START Data section

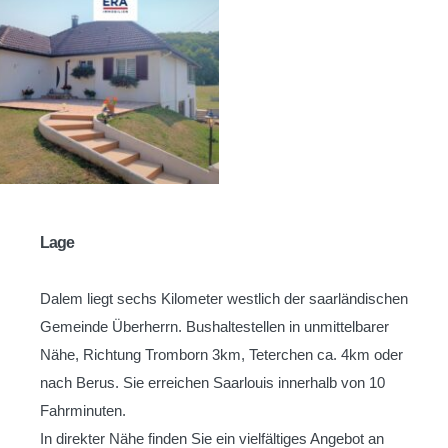
Lage
Dalem liegt sechs Kilometer westlich der saarländischen
Gemeinde Überherrn. Bushaltestellen in unmittelbarer
Nähe, Richtung Tromborn 3km, Teterchen ca. 4km oder
nach Berus. Sie erreichen Saarlouis innerhalb von 10
Fahrminuten.
In direkter Nähe finden Sie ein vielfältiges Angebot an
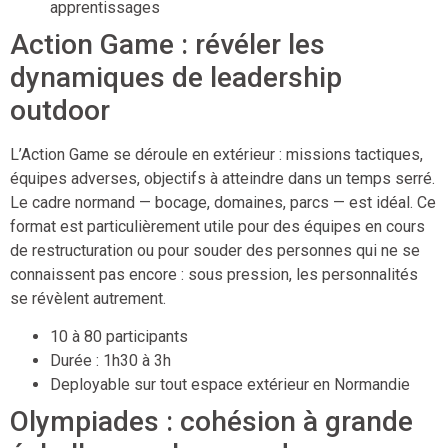
apprentissages
Action Game : révéler les
dynamiques de leadership
outdoor
L’Action Game se déroule en extérieur : missions tactiques,
équipes adverses, objectifs à atteindre dans un temps serré.
Le cadre normand — bocage, domaines, parcs — est idéal. Ce
format est particulièrement utile pour des équipes en cours
de restructuration ou pour souder des personnes qui ne se
connaissent pas encore : sous pression, les personnalités
se révèlent autrement.
10 à 80 participants
Durée : 1h30 à 3h
Deployable sur tout espace extérieur en Normandie
Olympiades : cohésion à grande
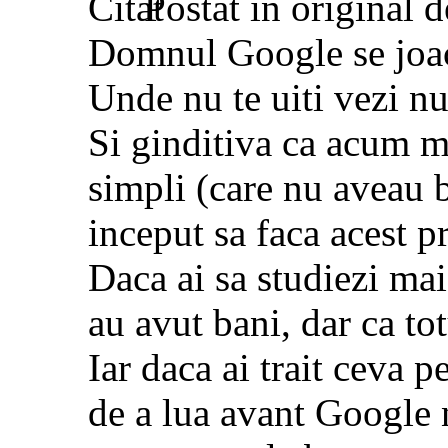
Postat în original 
Domnul Google se joac
Unde nu te uiti vezi n
Si ginditiva ca acum mu
simpli (care nu aveau b
inceput sa faca acest pr
Daca ai sa studiezi mai 
au avut bani, dar ca tot
Iar daca ai trait ceva p
de a lua avant Google n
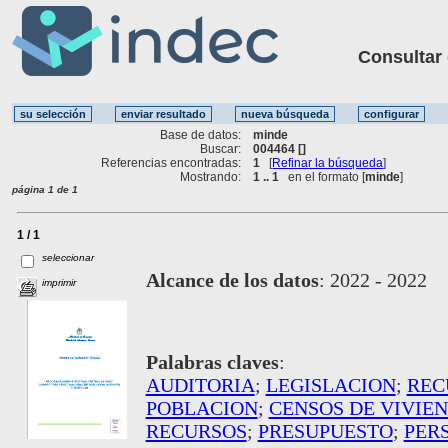
Consultar ot
Base de datos:
minde
Buscar:
004464 []
Referencias encontradas:
1
[
Refinar la búsqueda
]
Mostrando:
1 .. 1
en el formato [
minde
]
página 1 de 1
1 / 1
seleccionar
Alcance de los datos
:
2022 - 2022
imprimir
Palabras claves
:
AUDITORIA
;
LEGISLACION
;
REC
POBLACION
;
CENSOS DE VIVIE
RECURSOS
;
PRESUPUESTO
;
PER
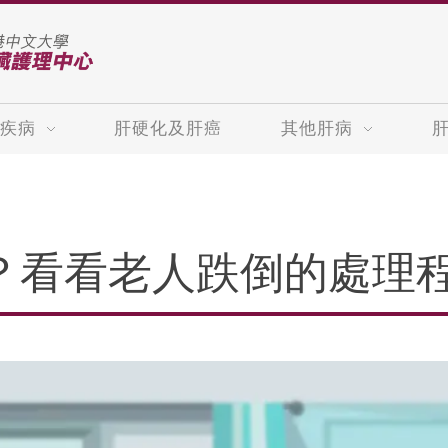
疾病
肝硬化及肝癌
其他肝病
？看看老人跌倒的處理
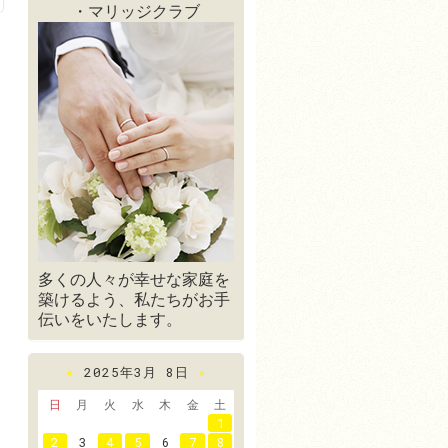
・マリッジクラブ
多くの人々が幸せな家庭を
築けるよう、私たちがお手
伝いをいたします。
«
2025年3月 8日
»
日
月
火
水
木
金
土
1
2
3
4
5
6
7
8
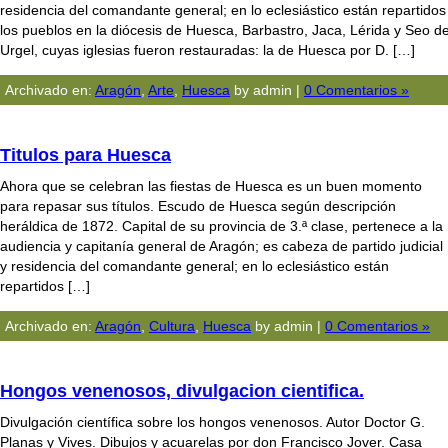
residencia del comandante general; en lo eclesiástico están repartidos
los pueblos en la diócesis de Huesca, Barbastro, Jaca, Lérida y Seo d
Urgel, cuyas iglesias fueron restauradas: la de Huesca por D. […]
Archivado en:
Aragón
,
Arte
,
Huesca
by admin |
0 Comentarios »
Titulos para Huesca
Ahora que se celebran las fiestas de Huesca es un buen momento
para repasar sus títulos. Escudo de Huesca según descripción
heráldica de 1872. Capital de su provincia de 3.ª clase, pertenece a la
audiencia y capitanía general de Aragón; es cabeza de partido judicial
y residencia del comandante general; en lo eclesiástico están
repartidos […]
Archivado en:
Aragón
,
Cultura
,
Huesca
by admin |
0 Comentarios »
Hongos venenosos, divulgacion cientifica.
Divulgación científica sobre los hongos venenosos. Autor Doctor G.
Planas y Vives. Dibujos y acuarelas por don Francisco Jover. Casa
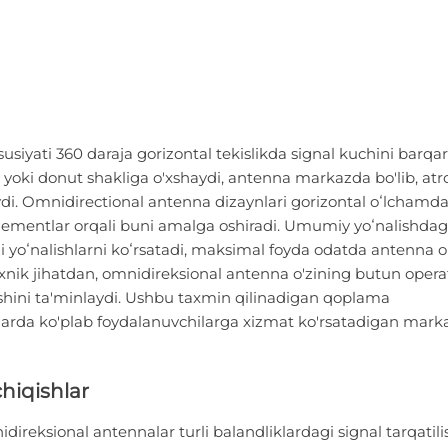
siyati 360 daraja gorizontal tekislikda signal kuchini barqa
s yoki donut shakliga o'xshaydi, antenna markazda bo'lib, atr
di. Omnidirectional antenna dizaynlari gorizontal oʻlchamda
 elementlar orqali buni amalga oshiradi. Umumiy yoʻnalishdag
i yoʻnalishlarni koʻrsatadi, maksimal foyda odatda antenna o
 texnik jihatdan, omnidireksional antenna o'zining butun opera
olishini ta'minlaydi. Ushbu taxmin qilinadigan qoplama
arda ko'plab foydalanuvchilarga xizmat ko'rsatadigan mark
chiqishlar
ireksional antennalar turli balandliklardagi signal tarqatili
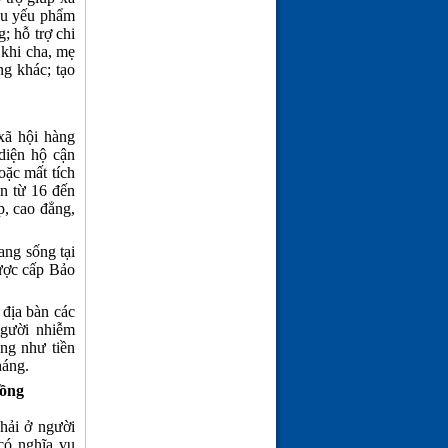
nhu yếu phẩm
; hỗ trợ chi
 khi cha, mẹ
ng khác; tạo
xã hội hàng
diện hộ cận
ặc mất tích
on từ 16 đến
p, cao đẳng,
ang sống tại
được cấp Bảo
 địa bàn các
người nhiễm
ng như tiền
háng.
hồng
hải ở người
có nghĩa vụ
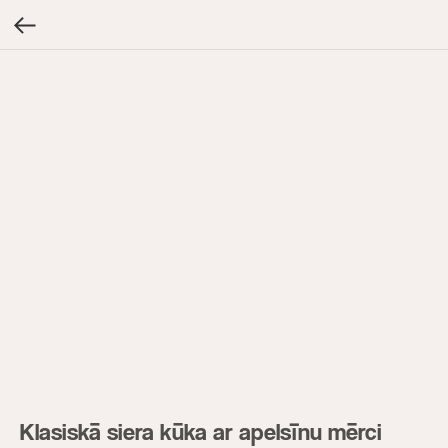
Klasiskā siera kūka ar apelsīnu mērci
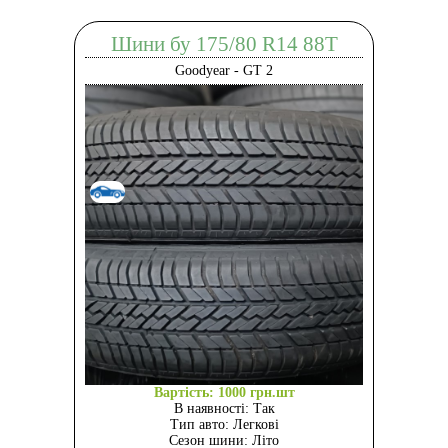
Шини бу 175/80 R14 88T
Goodyear - GT 2
Вартість: 1000 грн.шт
В наявності: Так
Тип авто: Легкові
Сезон шини: Літо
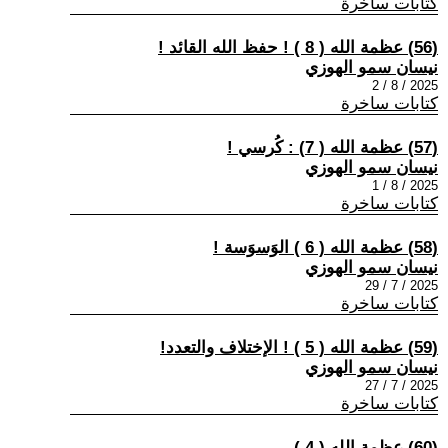
كتابات ساخرة
(56) عظمة الله ( 8 ) ! حفظ الله القائد !
نيسان سمو الهوزي
2025 / 8 / 2
كتابات ساخرة
(57) عظمة الله ( 7) : كُرسي !
نيسان سمو الهوزي
2025 / 8 / 1
كتابات ساخرة
(58) عظمة الله ( 6 ) الوَسوَسة !
نيسان سمو الهوزي
2025 / 7 / 29
كتابات ساخرة
(59) عظمة الله ( 5 ) ! الإختلاف والتعدد!
نيسان سمو الهوزي
2025 / 7 / 27
كتابات ساخرة
(60) عظمة الله ( 4 )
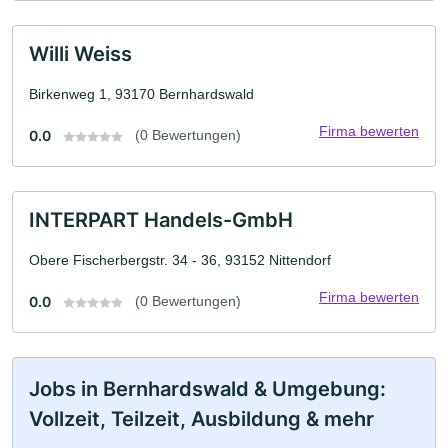
Willi Weiss
Birkenweg 1, 93170 Bernhardswald
Firma bewerten
0.0
(0 Bewertungen)
INTERPART Handels-GmbH
Obere Fischerbergstr. 34 - 36, 93152 Nittendorf
Firma bewerten
0.0
(0 Bewertungen)
Jobs in Bernhardswald & Umgebung:
Vollzeit, Teilzeit, Ausbildung & mehr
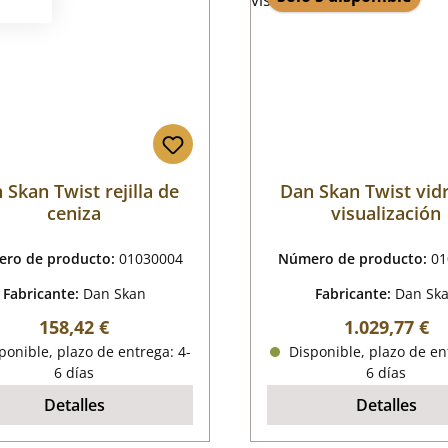
 Skan Twist rejilla de
Dan Skan Twist vid
ceniza
visualización
ro de producto:
01030004
Número de producto:
01
Fabricante:
Dan Skan
Fabricante:
Dan Sk
Precio normal:
Precio norm
158,42 €
1.029,77 €
onible, plazo de entrega: 4-
Disponible, plazo de en
6 días
6 días
Detalles
Detalles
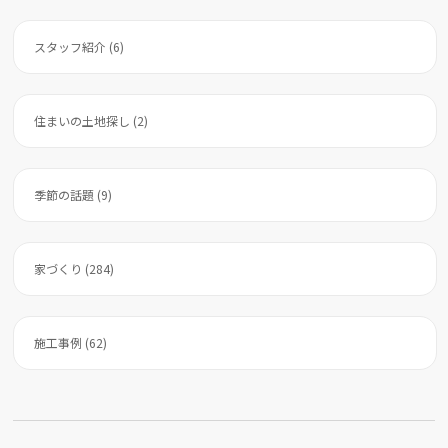
スタッフ紹介 (6)
住まいの土地探し (2)
季節の話題 (9)
家づくり (284)
施工事例 (62)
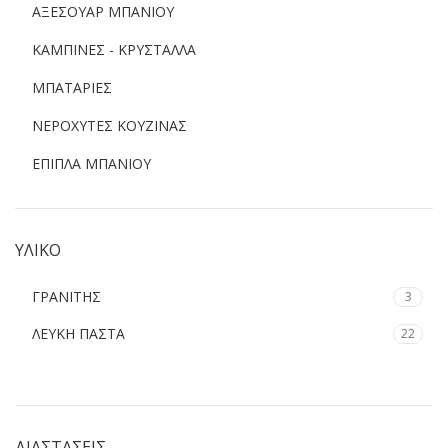
ΑΞΕΣΟΥΑΡ ΜΠΑΝΙΟΥ
ΚΑΜΠΙΝΕΣ - ΚΡΥΣΤΑΛΛΑ
ΜΠΑΤΑΡΙΕΣ
ΝΕΡΟΧΥΤΕΣ ΚΟΥΖΙΝΑΣ
ΕΠΙΠΛΑ ΜΠΑΝΙΟΥ
ΥΛΙΚΟ
ΓΡΑΝΙΤΗΣ
3
ΛΕΥΚΗ ΠΑΣΤΑ
22
ΔΙΑΣΤΑΣΕΙΣ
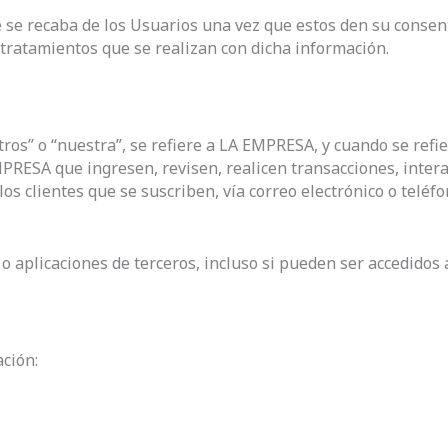
 se recaba de los Usuarios una vez que estos den su consent
 tratamientos que se realizan con dicha información.
tros” o “nuestra”, se refiere a LA EMPRESA, y cuando se refier
MPRESA que ingresen, revisen, realicen transacciones, inte
os clientes que se suscriben, vía correo electrónico o teléfo
s o aplicaciones de terceros, incluso si pueden ser accedidos 
ción:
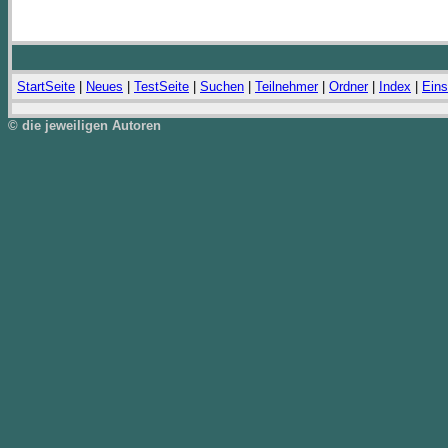
StartSeite
|
Neues
|
TestSeite
|
Suchen
|
Teilnehmer
|
Ordner
|
Index
|
Eins
© die jeweiligen Autoren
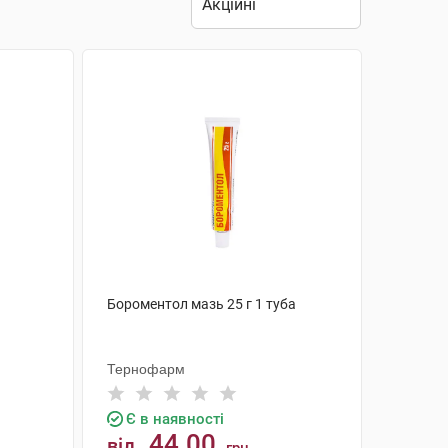
Бороментол мазь 25 г 1 туба
Тернофарм
Є в наявності
44.00
від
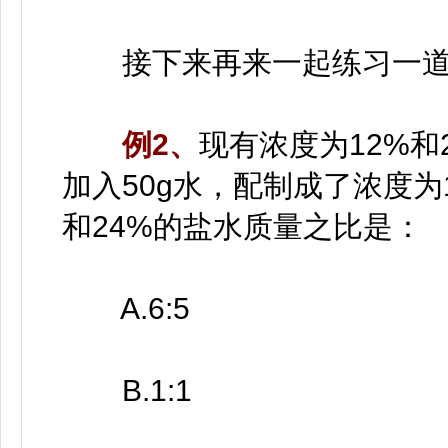
接下来再来一起练习一道
例2、
现有浓度为12%
加入50g水，配制成了浓度为1
和24%的盐水质量之比是：
A.6:5
B.1:1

END Data section

** Work task **
Look at the entries above. Say how many lines have the word "están", and give only the number.

** Response **
2